● **What to produce**
Please copy every record below exactly, leaving out the pictures.

● **Supplied entries**
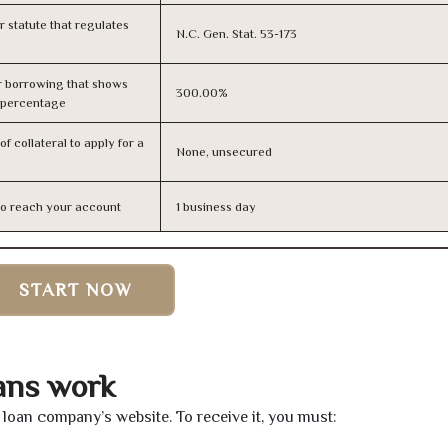
or statute that regulates
N.C. Gen. Stat. 53-173
r borrowing that shows
300.00%
s percentage
f collateral to apply for a
None, unsecured
n to reach your account
1 business day
START NOW
oans work
he loan company’s website. To receive it, you must:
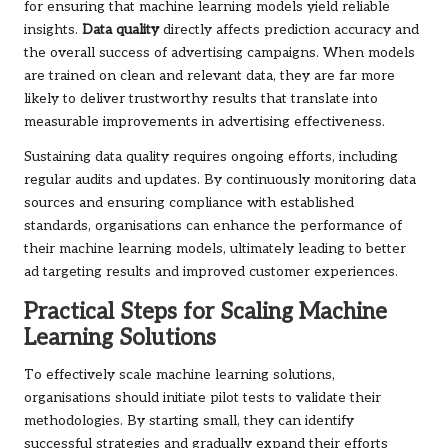
for ensuring that machine learning models yield reliable
insights.
Data quality
directly affects prediction accuracy and
the overall success of advertising campaigns. When models
are trained on clean and relevant data, they are far more
likely to deliver trustworthy results that translate into
measurable improvements in advertising effectiveness.
Sustaining data quality requires ongoing efforts, including
regular audits and updates. By continuously monitoring data
sources and ensuring compliance with established
standards, organisations can enhance the performance of
their machine learning models, ultimately leading to better
ad targeting results and improved customer experiences.
Practical Steps for Scaling Machine
Learning Solutions
To effectively scale machine learning solutions,
organisations should initiate pilot tests to validate their
methodologies. By starting small, they can identify
successful strategies and gradually expand their efforts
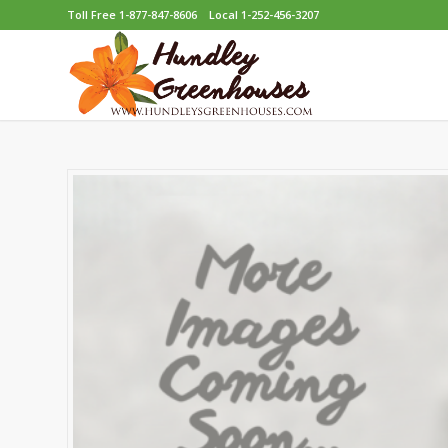
Toll Free 1-877-847-8606
Local 1-252-456-3207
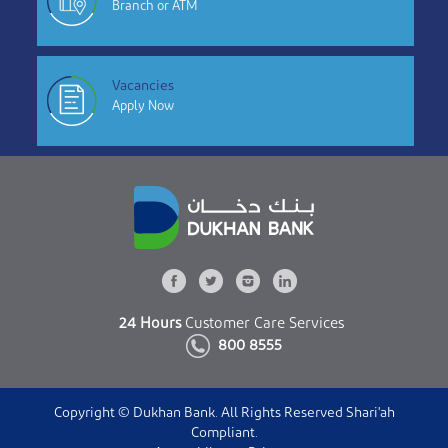
Branch or ATM
Vacancies
Apply Now
24 Hours
Customer Care Services
800 8555
Copyright © Dukhan Bank. All Rights Reserved Shari'ah
Compliant.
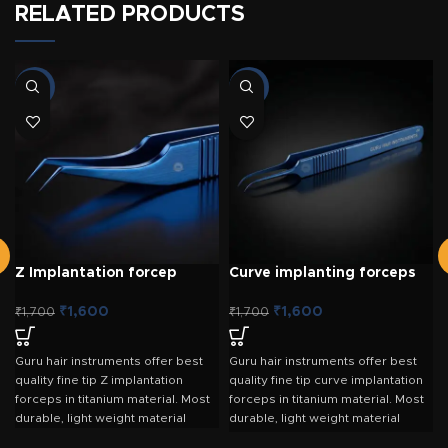
RELATED PRODUCTS
-6%
-6%
Z Implantation forcep
Curve implanting forceps
Titanium
Titanium
₹
1,600
₹
1,600
₹
1,700
₹
1,700
Guru hair instruments offer best
Guru hair instruments offer best
quality fine tip Z implantation
quality fine tip curve implantation
forceps in titanium material. Most
forceps in titanium material. Most
durable, light weight material
durable, light weight material
Small ergonomic curvature which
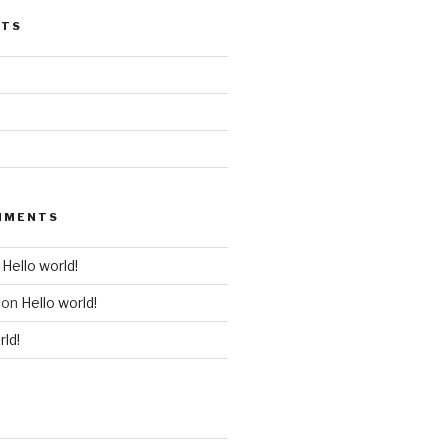
STS
MMENTS
n
Hello world!
on
Hello world!
rld!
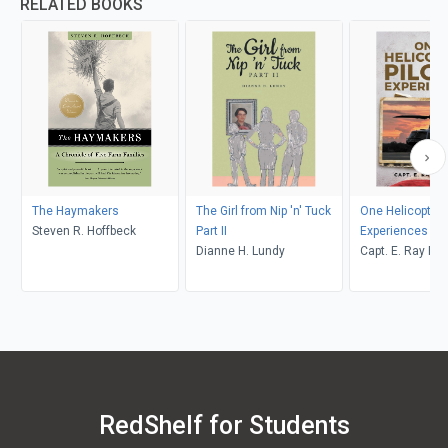
RELATED BOOKS
The Haymakers
The Girl from Nip 'n' Tuck
One Helicopter P
Steven R. Hoffbeck
Part II
Experiences
Dianne H. Lundy
Capt. E. Ray Po
RedShelf for Students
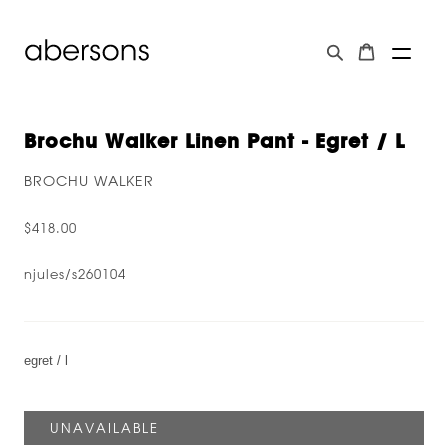
Brochu Walker Linen Pant - Egret / L
BROCHU WALKER
$418.00
njules/s260104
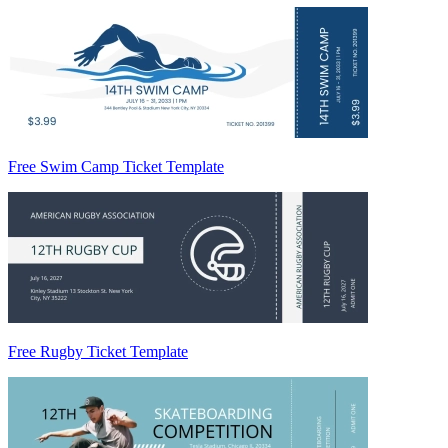
Free Swim Camp Ticket Template
Free Rugby Ticket Template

● **Response**
or statute that regulates
N.C. Gen. Stat. 53-173
r borrowing that shows
300.00%
s percentage
f collateral to apply for a
None, unsecured
n to reach your account
1 business day
START NOW
oans work
he loan company’s website. To receive it, you must:
for ensuring that machine learning models yield reliable
insights.
Data quality
directly affects prediction accuracy and
the overall success of advertising campaigns. When models
are trained on clean and relevant data, they are far more
likely to deliver trustworthy results that translate into
measurable improvements in advertising effectiveness.
Sustaining data quality requires ongoing efforts, including
regular audits and updates. By continuously monitoring data
sources and ensuring compliance with established
standards, organisations can enhance the performance of
their machine learning models, ultimately leading to better
ad targeting results and improved customer experiences.
Practical Steps for Scaling Machine
Learning Solutions
To effectively scale machine learning solutions,
organisations should initiate pilot tests to validate their
methodologies. By starting small, they can identify
successful strategies and gradually expand their efforts
Toll Free 1-877-847-8606
Local 1-252-456-3207
Branch or ATM
Vacancies
Apply Now
24 Hours
Customer Care Services
800 8555
Copyright © Dukhan Bank. All Rights Reserved Shari'ah
Compliant.
RELATED PRODUCTS
-6%
-6%
Z Implantation forcep
Curve implanting forceps
Titanium
Titanium
₹
1,600
₹
1,600
₹
1,700
₹
1,700
Guru hair instruments offer best
Guru hair instruments offer best
quality fine tip Z implantation
quality fine tip curve implantation
forceps in titanium material. Most
forceps in titanium material. Most
durable, light weight material
durable, light weight material
Small ergonomic curvature which
STS
MMENTS
n
Hello world!
on
Hello world!
rld!
RELATED BOOKS
The Haymakers
The Girl from Nip 'n' Tuck
One Helicopter P
Steven R. Hoffbeck
Part II
Experiences
Dianne H. Lundy
Capt. E. Ray Po
RedShelf for Students
Brochu Walker Linen Pant - Egret / L
BROCHU WALKER
$418.00
njules/s260104
Free Swim Camp Ticket Template
Free Rugby Ticket Template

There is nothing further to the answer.